Is premature optimization the root of all evil? Or is the fix-it-later attitude to performance turning programmers from proud ”computer scientists” to despicable ”script kiddies”?

These are questions without definite answers, but in this article I’ll try to describe my own approach to performance. How I go about to ensure that my systems run decently, without compromising other goals, such as modularity, maintainability and flexibility.

§1 Programmer time is a finite resource

If you are writing a big program, some parts of the code will not be as fast as theoretically possible. Sorry, let me rephrase. If you are writing a big program, no part of the code will be as fast as theoretically possible. Yes, I think it is reasonable to assume that every single line of your code could be made to run a little tiny bit faster.

Writing fast software is not about maximum performance all the time. It is about good performance where it matters. If you spend three weeks optimizing a small piece of code that only gets called once a frame, then that’s three weeks of work you could have spent doing something more meaningful. If you had spent it on optimizing code that actually mattered, you could even have made a significant improvement to the game’s frame rate.

There is never enough time to add all the features, fix all the bugs and optimize all the code, so the goal should always be maximum performance for minimum effort.

§2 Don’t underestimate the power of simplicity

Simple solutions are easier to implement than complex solution. But that’s only the tip of the iceberg. The real benefits of simple solutions come in the long run. Simple solutions are easier to understand, easier to debug, easier to maintain, easier to port, easier to profile, easier to optimize, easier to parallelize and easier to replace. Over time, all these savings add up.

Using a simple solution can save so much time that even if it is slower than a more complex solution, as a whole your program will run faster, because you can use the time you saved to optimize other parts of the code. The parts that really matter.

I only use complex solutions when it is really justified. I.e. when the complex solution is significantly faster than the simple one (a factor 2 or so) and when it is in a system that matters (that consumes a significant percentage of the frame time).

Of course simplicity is in the eyes of the beholder. I think arrays are simple. I think POD data types are simple. I think blobs are simple. I don’t think class structures with 12 levels of inheritance are simple. I don’t think classes templated on 8 policy class parameters are simple. I don’t think geometric algebra is simple.

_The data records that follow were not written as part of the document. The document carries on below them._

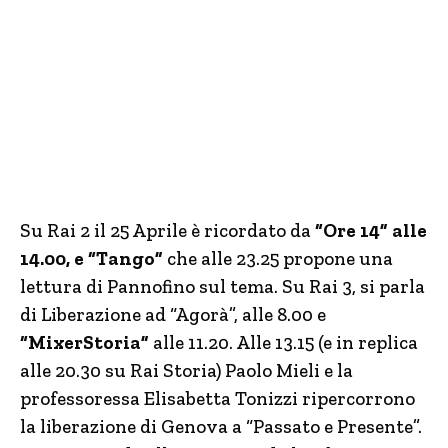
Su Rai 2 il 25 Aprile è ricordato da
“Ore 14” alle
14.00, e “Tango”
che alle 23.25 propone una
lettura di Pannofino sul tema. Su Rai 3, si parla
di Liberazione ad “Agorà”, alle 8.00 e
“MixerStoria”
alle 11.20. Alle 13.15 (e in replica
alle 20.30 su Rai Storia) Paolo Mieli e la
professoressa Elisabetta Tonizzi ripercorrono
la liberazione di Genova a “Passato e Presente”.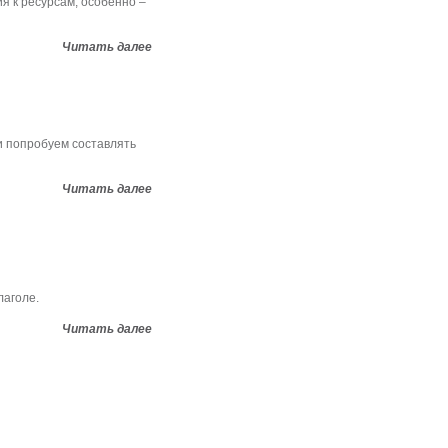
 к ресурсам, особенно –
Читать далее
и попробуем составлять
Читать далее
лаголе.
Читать далее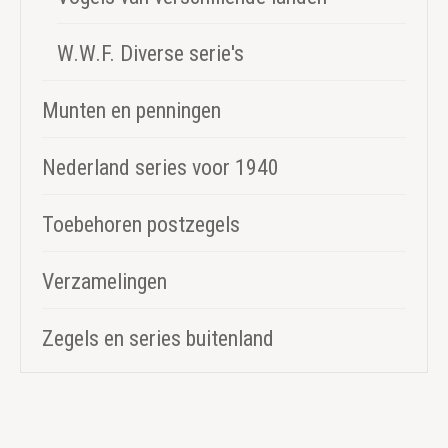
W.W.F. Diverse serie's
Munten en penningen
Nederland series voor 1940
Toebehoren postzegels
Verzamelingen
Zegels en series buitenland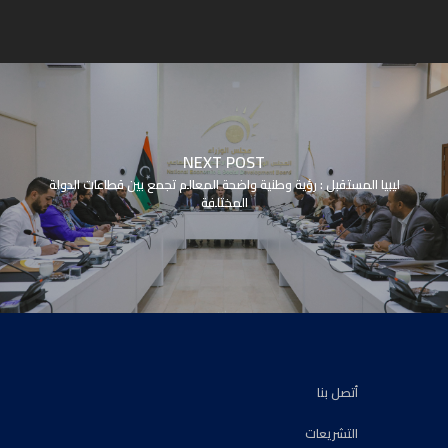
NEXT POST
ليبيا المستقبل : رؤية وطنية واضحة المعالم تجمع بين قطاعات الدولة
المختلفة
أتصل بنا
التشريعات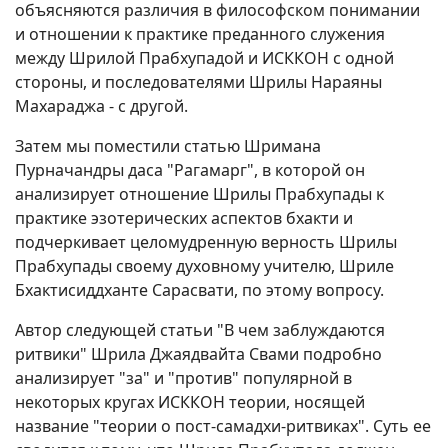
объясняются различия в философском понимании
и отношении к практике преданного служения
между Шрилой Прабхупадой и ИСККОН с одной
стороны, и последователями Шрилы Нараяны
Махараджа - с другой.
Затем мы поместили статью Шримана
Пурначандры даса "Рагамарг", в которой он
анализирует отношение Шрилы Прабхупады к
практике эзотерических аспектов бхакти и
подчеркивает целомудренную верность Шрилы
Прабхупады своему духовному учителю, Шриле
Бхактисиддханте Сарасвати, по этому вопросу.
Автор следующей статьи "В чем заблуждаются
ритвики" Шрила Джаядвайта Свами подробно
анализирует "за" и "против" популярной в
некоторых кругах ИСККОН теории, носящей
название "теории о пост-самадхи-ритвиках". Суть ее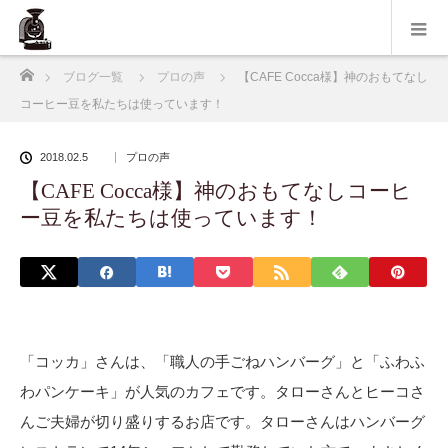
ホーム
ブログ一覧
プロの声
【CAFE Cocca様】神のおもてなし
コーヒー豆を私たちは使っています！
2018.02.5
プロの声
【CAFE Cocca様】神のおもてなしコーヒ
ー豆を私たちは使っています！
「コッカ」さんは、「職人の手ごねハンバーグ」と「ふわふ
わパンケーキ」が人気
のカフェです。タローさんとヒーコさ
んご夫婦が切り盛りするお店です。
タローさんはハンバーグ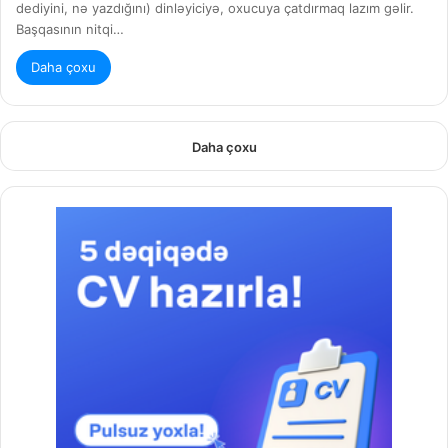
dediyini, nə yazdığını) dinləyiciyə, oxucuya çatdırmaq lazım gəlir.
Başqasının nitqi…
Daha çoxu
Daha çoxu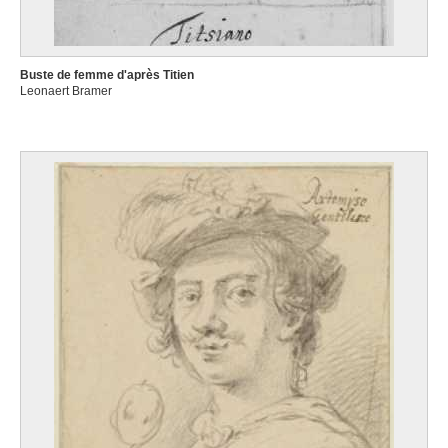
Buste de femme d'après Titien
Leonaert Bramer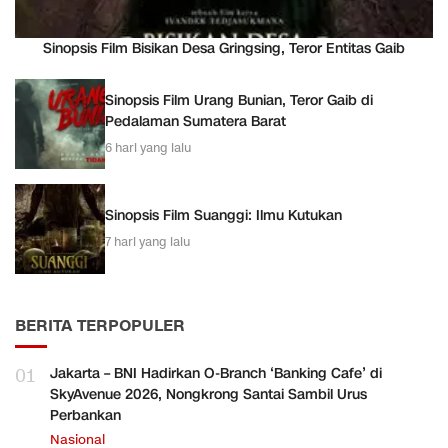
Sinopsis Film Bisikan Desa Gringsing, Teror Entitas Gaib
Sinopsis Film Urang Bunian, Teror Gaib di
Pedalaman Sumatera Barat
6 hari yang lalu
Sinopsis Film Suanggi: Ilmu Kutukan
7 hari yang lalu
BERITA TERPOPULER
01
Jakarta – BNI Hadirkan O-Branch ‘Banking Cafe’ di
SkyAvenue 2026, Nongkrong Santai Sambil Urus
Perbankan
Nasional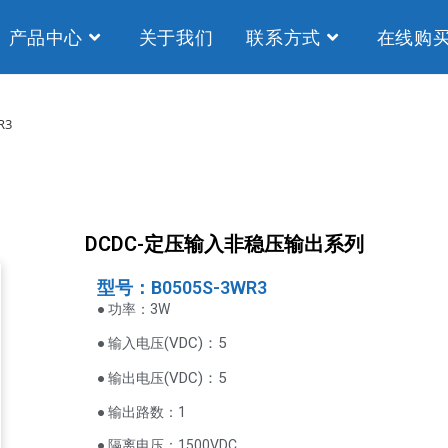
产品中心
关于我们
联系方式
在线购
R3
DCDC-定压输入非稳压输出系列
型号：B0505S-3WR3
● 功率：3W
VDC
)：5
● 输入电压(
(
VDC
)
：5
● 输出电压
● 输出路数：1
● 隔离电压：1500VDC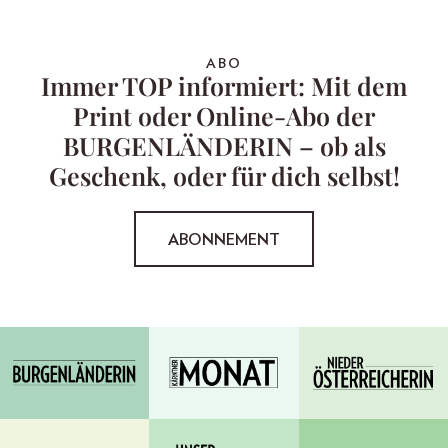
ABO
Immer TOP informiert: Mit dem
Print oder Online-Abo der
BURGENLÄNDERIN – ob als
Geschenk, oder für dich selbst!
ABONNEMENT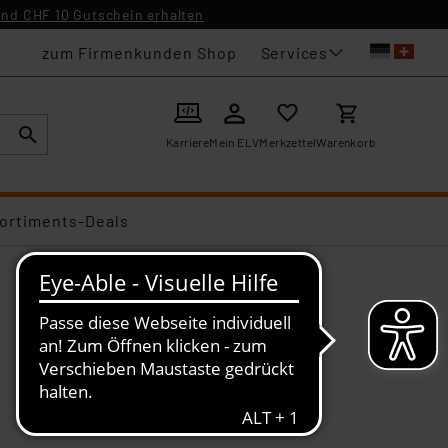
nd CHF 10 Gutschein erhalten
Services
zum Firmenkunden Shop
Karriere
Mein ELV
Merkzettel
Warenkorb
ortiments-Deals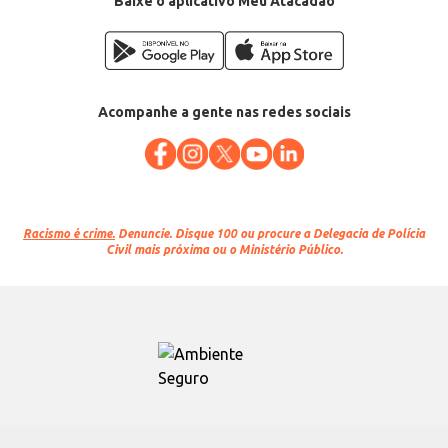
Baixe o aplicativo Meu Atacadão
Acompanhe a gente nas redes sociais
Racismo é crime.
Denuncie. Disque 100 ou procure a Delegacia de Polícia
Civil mais próxima ou o Ministério Público.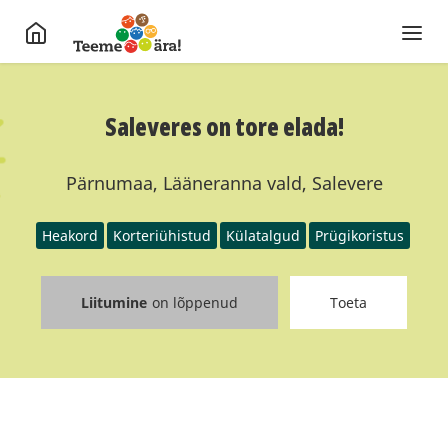
Saleveres on tore elada!
Pärnumaa, Lääneranna vald, Salevere
Heakord
Korteriühistud
Külatalgud
Prügikoristus
Liitumine
on lõppenud
Toeta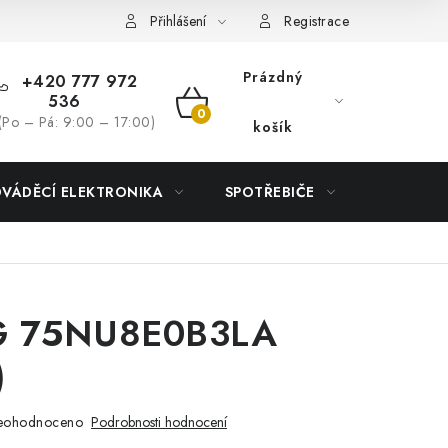
Přihlášení
Registrace
Prázdný
+420 777 972
536
NÁKUPNÍ
(Po – Pá: 9:00 – 17:00)
košík
KOŠÍK
DVÁDĚCÍ ELEKTRONIKA
SPOTŘEBIČE
DŮM
G 75NU8E0B3LA
)
eohodnoceno
Podrobnosti hodnocení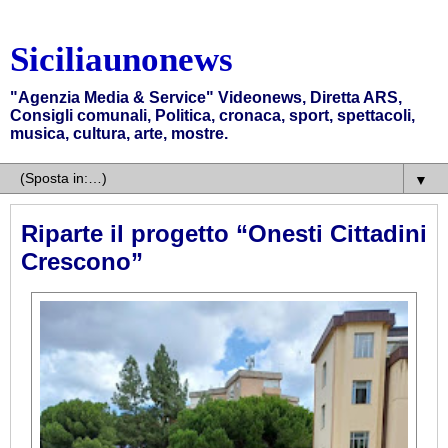
Siciliaunonews
"Agenzia Media & Service" Videonews, Diretta ARS,
Consigli comunali, Politica, cronaca, sport, spettacoli,
musica, cultura, arte, mostre.
▼
Riparte il progetto “Onesti Cittadini
Crescono”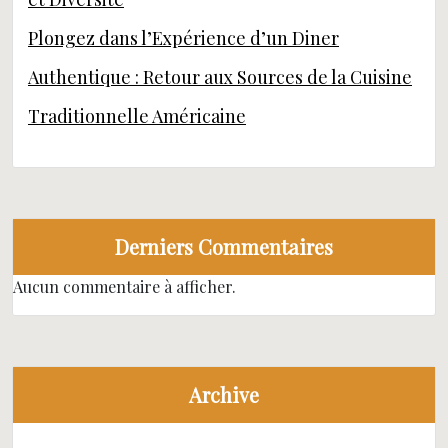
Plongez dans l’Expérience d’un Diner
Authentique : Retour aux Sources de la Cuisine
Traditionnelle Américaine
Derniers Commentaires
Aucun commentaire à afficher.
Archive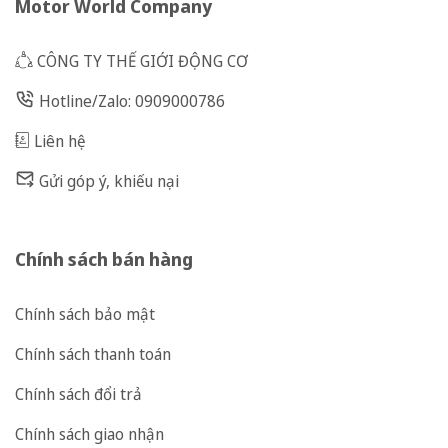
Motor World Company
CÔNG TY THẾ GIỚI ĐỘNG CƠ
Hotline/Zalo: 0909000786
Liên hệ
Gửi góp ý, khiếu nại
Chính sách bán hàng
Chính sách bảo mật
Chính sách thanh toán
Chính sách đổi trả
Chính sách giao nhận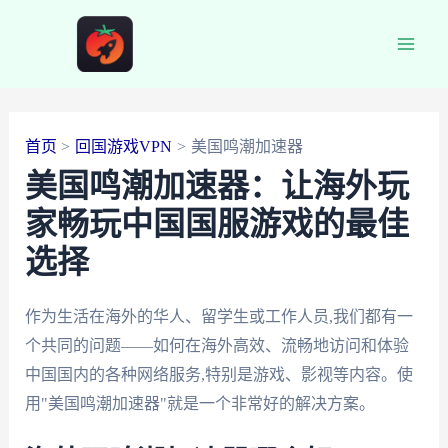
跳
至
Main
内
容
Men
首页
回国游戏VPN
美国鸣潮加速器
美国鸣潮加速器：让海外玩
家畅玩中国国服游戏的最佳
选择
作为生活在海外的华人、留学生或工作人员,我们都有一
个共同的问题——如何在海外高效、流畅地访问和体验
中国国内的各种网络服务,特别是游戏、影视等内容。使
用"美国鸣潮加速器"就是一个非常好的解决方案。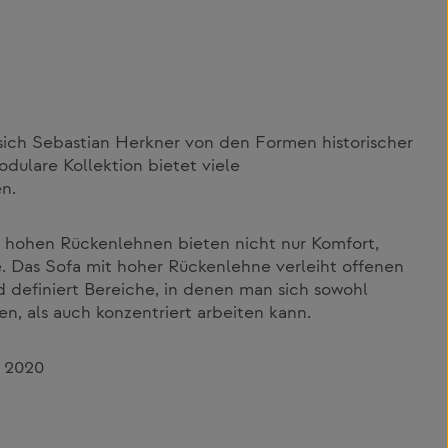
sich Sebastian Herkner von den Formen historischer
odulare Kollektion bietet viele
n.
d hohen Rückenlehnen bieten nicht nur Komfort,
. Das Sofa mit hoher Rückenlehne verleiht offenen
 definiert Bereiche, in denen man sich sowohl
n, als auch konzentriert arbeiten kann.
r 2020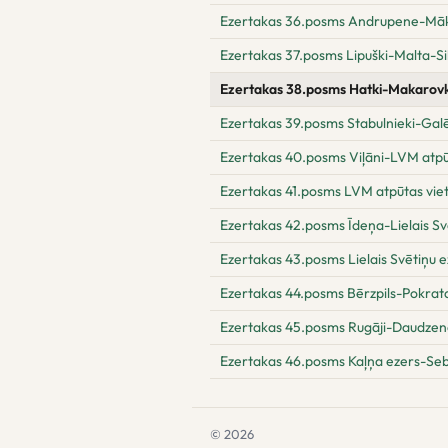
Ezertakas 36.posms Andrupene-Māk
Ezertakas 37.posms Lipuški-Malta-S
Ezertakas 38.posms Hatki-Makarovk
Ezertakas 39.posms Stabulnieki-Galē
Ezertakas 40.posms Viļāni-LVM atpūt
Ezertakas 41.posms LVM atpūtas vie
Ezertakas 42.posms Īdeņa-Lielais Sv
Ezertakas 43.posms Lielais Svētiņu e
Ezertakas 44.posms Bērzpils-Pokrata
Ezertakas 45.posms Rugāji-Daudzen
Ezertakas 46.posms Kaļņa ezers-Seb
© 2026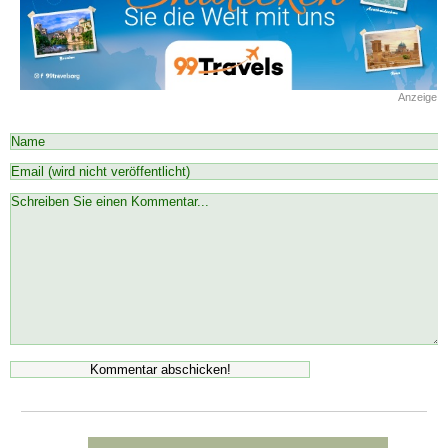
Anzeige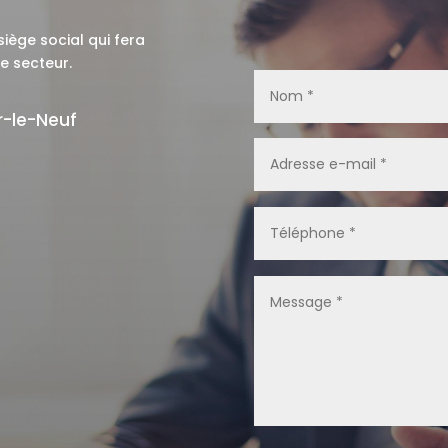
iège social qui fera
e secteur.
er-le-Neuf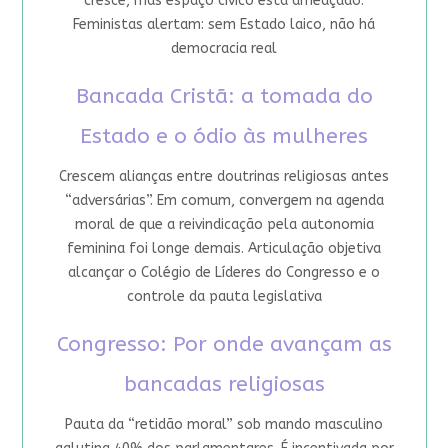
cresce, mas espaço cívico está ameaçado.
Feministas alertam: sem Estado laico, não há
democracia real
Bancada Cristã: a tomada do
Estado e o ódio às mulheres
Crescem alianças entre doutrinas religiosas antes
“adversárias”. Em comum, convergem na agenda
moral de que a reivindicação pela autonomia
feminina foi longe demais. Articulação objetiva
alcançar o Colégio de Líderes do Congresso e o
controle da pauta legislativa
Congresso: Por onde avançam as
bancadas religiosas
Pauta da “retidão moral” sob mando masculino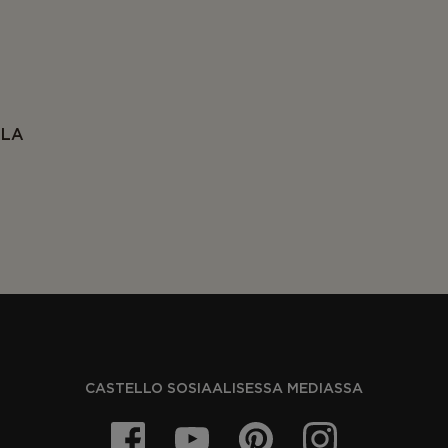
LLA
CASTELLO SOSIAALISESSA MEDIASSA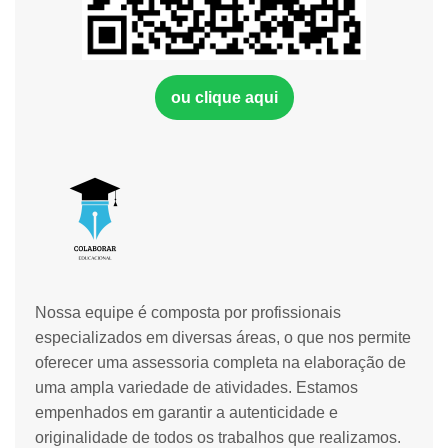
ou clique aqui
Nossa equipe é composta por profissionais
especializados em diversas áreas, o que nos permite
oferecer uma assessoria completa na elaboração de
uma ampla variedade de atividades. Estamos
empenhados em garantir a autenticidade e
originalidade de todos os trabalhos que realizamos.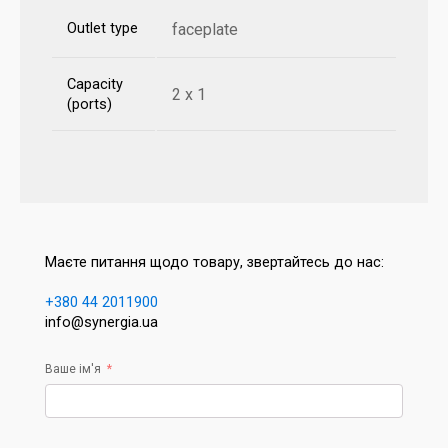
Outlet type
faceplate
Capacity
2 x 1
(ports)
Маєте питання щодо товару, звертайтесь до нас:
+380 44 2011900
info@synergia.ua
Ваше ім'я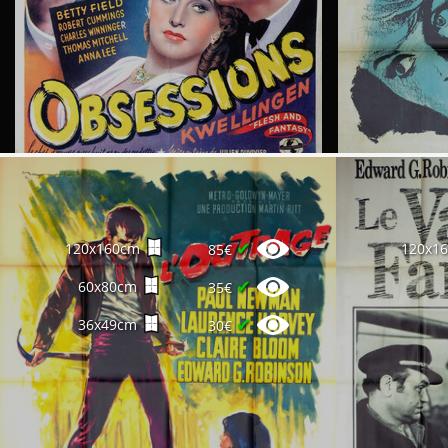
✔
120x160cm
120x1
85€
✔
60x80cm
35€
✔
36x49cm
30€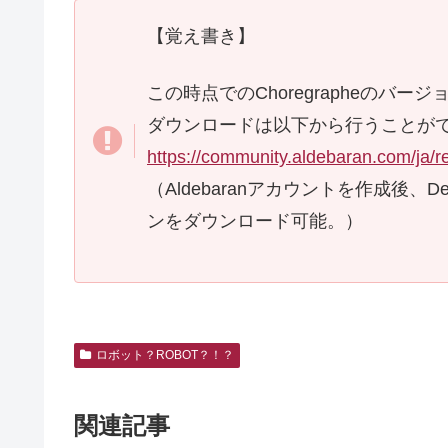
【覚え書き】
この時点でのChoregrapheのバージョン
ダウンロードは以下から行うことが
https://community.aldebaran.com/ja/r
（Aldebaranアカウントを作成後、De
ンをダウンロード可能。）
ロボット？ROBOT？！？
関連記事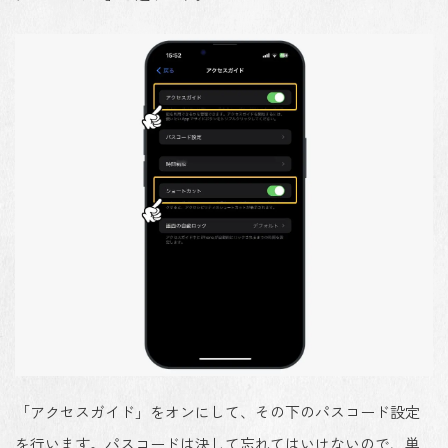
「アクセスガイド」をオン
にして、その下の
パスコード設定
を行います。パスコードは決して忘れてはいけないので、単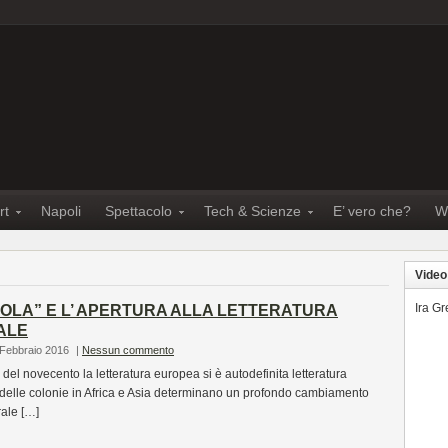
rt
Napoli
Spettacolo
Tech & Scienze
E’ vero che?
W
Video
Ira G
OLA” E L’ APERTURA ALLA LETTERATURA
ALE
 Febbraio 2016
|
Nessun commento
del novecento la letteratura europea si è autodefinita letteratura
 delle colonie in Africa e Asia determinano un profondo cambiamento
rale […]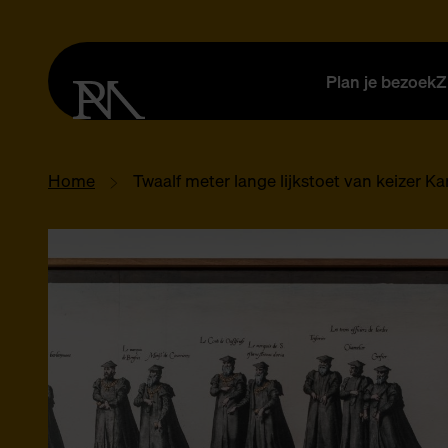
Plan je bezoek
Z
Home
Twaalf meter lange lijkstoet van keizer Ka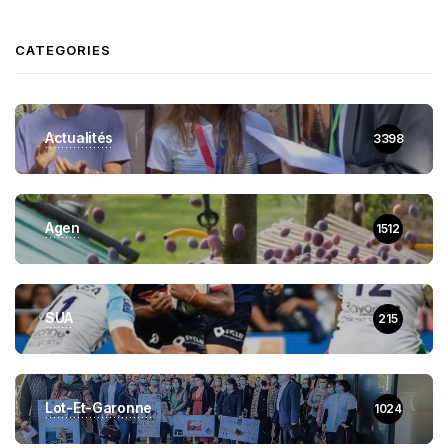
CATEGORIES
Actualités
3398
Agen
1512
SUA
215
Lot-Et-Garonne
1024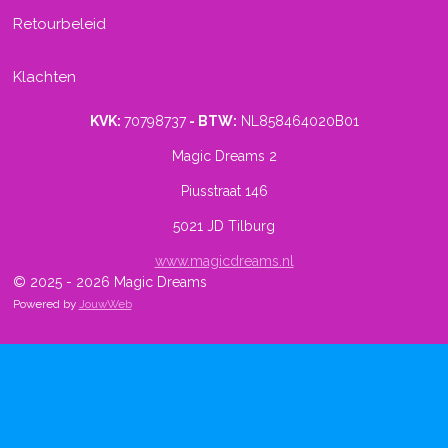
Retourbeleid
Klachten
KVK:
70798737
- BTW:
NL858464020B01
Magic Dreams 2
Piusstraat 146
5021 JD Tilburg
www.magicdreams.nl
© 2025 - 2026 Magic Dreams
Powered by
JouwWeb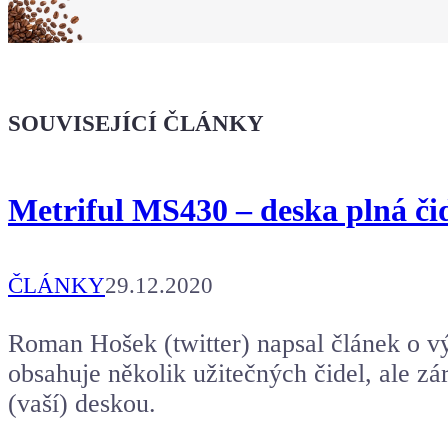
Koupit tričko
Kafe pro Chiptrona
Dodej energii dalšímu článku
SOUVISEJÍCÍ ČLÁNKY
Metriful MS430 – deska plná či
ČLÁNKY
29.12.2020
Roman Hošek (twitter) napsal článek o vý
obsahuje několik užitečných čidel, ale z
(vaší) deskou.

§3 Take advantage of the system design opportunity

Some people seem to think that to avoid ”premature optimization” you should design your systems without any regard to performance whatsoever. You should just slap something together and fix it later when you ”optimize” the code.

I wholeheartedly disagree. Not because I love performance for its own sake, but for purely pragmatic reasons.

When you design a system you have a clear picture in your head of how the different pieces fit together, what the requirements are and how often different functions get called. At that point, it is not much extra effort to take a few moments to think about how the system will perform and how you can setup the data structures so that it runs at fast as possible.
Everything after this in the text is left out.